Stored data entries
######
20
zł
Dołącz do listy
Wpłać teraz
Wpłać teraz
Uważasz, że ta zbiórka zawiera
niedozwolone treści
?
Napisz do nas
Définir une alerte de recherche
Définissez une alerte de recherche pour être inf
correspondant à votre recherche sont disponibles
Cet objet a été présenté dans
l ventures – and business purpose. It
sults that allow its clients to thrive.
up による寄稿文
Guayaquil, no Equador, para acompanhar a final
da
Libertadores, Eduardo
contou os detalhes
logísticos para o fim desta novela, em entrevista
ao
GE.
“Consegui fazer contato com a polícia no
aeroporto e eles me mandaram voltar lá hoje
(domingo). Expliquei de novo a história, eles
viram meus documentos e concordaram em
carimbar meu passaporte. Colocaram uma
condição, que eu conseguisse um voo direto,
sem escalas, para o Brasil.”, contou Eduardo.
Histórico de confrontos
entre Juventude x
######
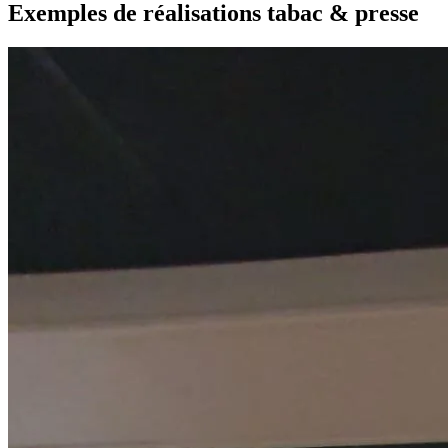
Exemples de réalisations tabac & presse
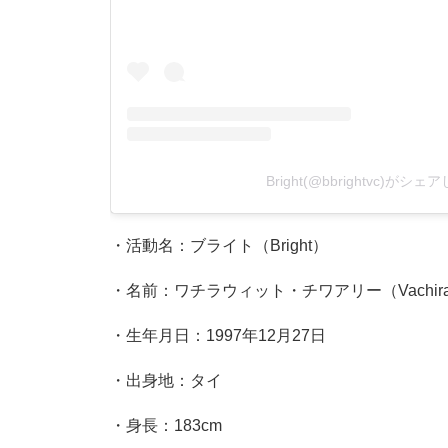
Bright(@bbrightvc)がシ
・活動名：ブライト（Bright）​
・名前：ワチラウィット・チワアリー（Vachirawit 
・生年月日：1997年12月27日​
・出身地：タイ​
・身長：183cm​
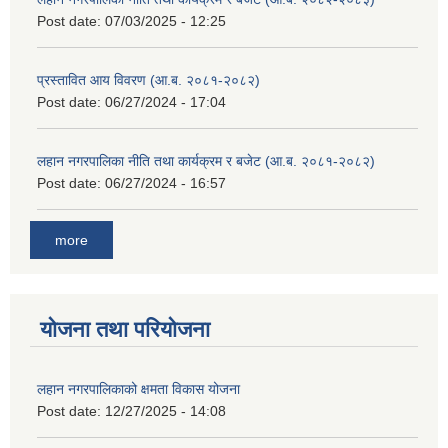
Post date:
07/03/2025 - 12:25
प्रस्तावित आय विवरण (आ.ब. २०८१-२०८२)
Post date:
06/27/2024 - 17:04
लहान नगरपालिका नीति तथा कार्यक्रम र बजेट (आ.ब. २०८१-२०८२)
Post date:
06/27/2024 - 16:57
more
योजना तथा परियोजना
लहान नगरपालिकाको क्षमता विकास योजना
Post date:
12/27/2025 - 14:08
######
▶ **Exercise objective**
Using the records above, set down exactly the lines from the one with "प्रस्तावित आय विवरण (आ.ब. २०८१-२०८२)" through the one with "12/27/2025 - 14:08", inclusive, and nothing more.

▶ **Result for this task**
प्रस्तावित आय विवरण (आ.ब. २०८१-२०८२)
Post date:
06/27/2024 - 17:04
लहान नगरपालिका नीति तथा कार्यक्रम र बजेट (आ.ब. २०८१-२०८२)
Post date:
06/27/2024 - 16:57
more
योजना तथा परियोजना
लहान नगरपालिकाको क्षमता विकास योजना
Post date:
12/27/2025 - 14:08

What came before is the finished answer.